Thursday, March 16, 2017

"How Forgiven?"

"How Forgiven?"     

   
    Having considered yesterday the "freely given" salvation of the Lord Jesus Christ - "How Free?" - we now consider the extent of the pardon we received when we trusted in Christ.  How forgiven are believers? 

   This forgiven:  "Blessed is the man to whom the Lord will not impute sin" (Romans 4:8).

   God accounts the atoning sacrifice of His Son as so perfectly executed that those who avail themselves of His grace need never fear that He will ever again place sin on our account.  He "will not impute sin" to us because He imputed them so completely to Christ.  Thus, no jeopardy regarding our relationship with God exists since the enemy that once divided us has been vanquished.  Even the Old Testament speaks of such mercy in its foreshadowing of the redemptive work of Christ.

   "Your iniquities have separated between you and your God, and your sins have hid His face from you: (Isaiah 59:2).
   "As far as the east is from the west, so far hath He removed our transgressions from us" (Psalm 103:2).

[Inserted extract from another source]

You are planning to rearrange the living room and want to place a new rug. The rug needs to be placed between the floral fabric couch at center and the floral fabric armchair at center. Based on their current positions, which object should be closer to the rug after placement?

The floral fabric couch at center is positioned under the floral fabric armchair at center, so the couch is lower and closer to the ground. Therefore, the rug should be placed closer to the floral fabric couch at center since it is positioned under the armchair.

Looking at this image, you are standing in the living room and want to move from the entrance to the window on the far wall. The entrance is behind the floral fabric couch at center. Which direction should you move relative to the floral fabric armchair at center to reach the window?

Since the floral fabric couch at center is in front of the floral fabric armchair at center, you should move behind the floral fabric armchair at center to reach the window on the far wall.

   Once we have entered into the safe ark of the Lord Jesus, the raging storm of God's wrath against sin can never, by God's own determination, threaten us again.  "Jesus… delivered us from the wrath to come" (I Thessalonians 1:10).  Again, the relationship is secure.  Our fellowship with our Heavenly Father, however, constitutes another matter. We may or may not walk with Him in the close communion that leads to a corresponding life of obedience.  God deals with us as a loving Father, administering tendermercies and lovingkindness as we walk with Him, but also applying the rod of correction if we stray.  "Whom the Lord loveth, He chasteneth, and scourgeth every son whom He receiveth" (Hebrews 12:6).  Note that the chastening referenced concerns the sons received, or rather those whom God has freely forgiven forever.  He loves us too much to allow sin to have dominion over us after He has granted full pardon.  Moreover, His own reputation and integrity demand that He act if His children live in a manner contrary to the grace we have received in the Lord Jesus.  Thus, while we will never face the wrath of God as a condemning judge, we can experience the painful rod of God wielded by Him as a loving Father.

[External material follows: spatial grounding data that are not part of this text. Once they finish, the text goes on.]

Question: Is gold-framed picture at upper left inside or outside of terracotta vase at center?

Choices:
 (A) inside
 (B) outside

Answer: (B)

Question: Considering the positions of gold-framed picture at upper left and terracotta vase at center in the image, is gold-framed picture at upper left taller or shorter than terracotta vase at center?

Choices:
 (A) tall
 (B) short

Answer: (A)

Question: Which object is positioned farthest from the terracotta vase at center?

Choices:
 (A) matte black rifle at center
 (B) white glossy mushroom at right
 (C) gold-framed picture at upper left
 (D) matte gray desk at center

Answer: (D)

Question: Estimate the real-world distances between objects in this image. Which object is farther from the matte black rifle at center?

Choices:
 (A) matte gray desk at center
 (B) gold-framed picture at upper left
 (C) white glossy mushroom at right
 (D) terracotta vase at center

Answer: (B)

   The more we know the Lord Jesus, and the more we discover how free is the forgiveness we have received in Him, the more motivated and empowered we are to love, trust, and obey Him.  God loves us so much that He made possible a salvation secured by the suffering of His Son.  He left nothing undone as He poured out the full fury of His wrath against the One who not only bore our sins, but was also "made to be sin for us" (I Peter 2:24; II Corinthians 5:21).  The further we journey into the light of such mercy, the more the Holy Spirit transforms our determinations and inclinations whereby we seek to requite the grace we have known.  "We love Him because He first loved us" (I John 4:19).  We can never repay our Lord, of course, but we can respond to His goodness by seeking to better know the full extent of our freely given relationship, and then by walking in the blessedness of fellowship and faithfulness.  How forgiven?  As mentioned yesterday in response to "How free?", sublimely, wondrously, gloriously, entirely, breathtakingly forgiven!  This is the grace of the Lord Jesus, and the brilliant illumination of truth that assures our hearts, and motivates our determination to honor Him.

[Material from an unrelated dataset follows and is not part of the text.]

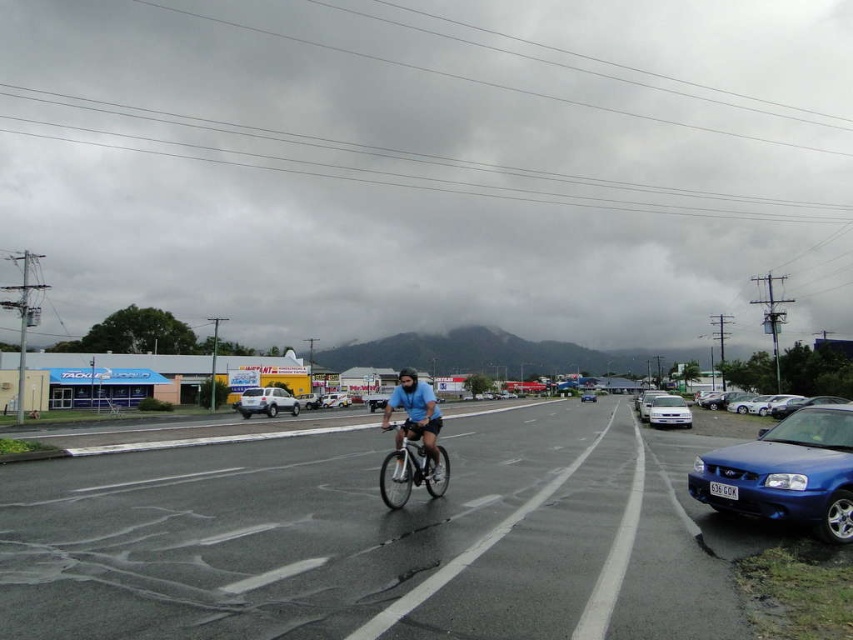 You are a delivery driver who needs to park your car next to the metallic blue sedan at right. However, there is a shiny metallic bicycle at center blocking the parking spot. Which object should you move to access the parking spot?

You need to move the shiny metallic bicycle at center because the metallic blue sedan at right is positioned under it, meaning the bicycle is blocking the parking spot.

You are a delivery driver who needs to park your car 6 meters away from the blue matte bicycle at center. Can you park your car near the metallic blue sedan at right?

The metallic blue sedan at right is 5.71 meters away from the blue matte bicycle at center. Since your parking requirement is 6 meters, the metallic blue sedan at right is slightly closer than needed. You may need to park a bit further away to meet the 6 meters distance requirement.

"And you, being dead in your sins and the uncircumcision of your flesh, hath He quickened together with Him, having forgiven you all trespasses."
(Colossians 2:13)
"Now no chastening for the present seemeth to be joyous, but grievous: nevertheless afterward it yieldeth the peaceable fruit of righteousness unto them which are exercised thereby."
(Hebrews 12:11)

Weekly Memory Verse
   Now faith is the substance of things hoped for, the evidence of things not seen.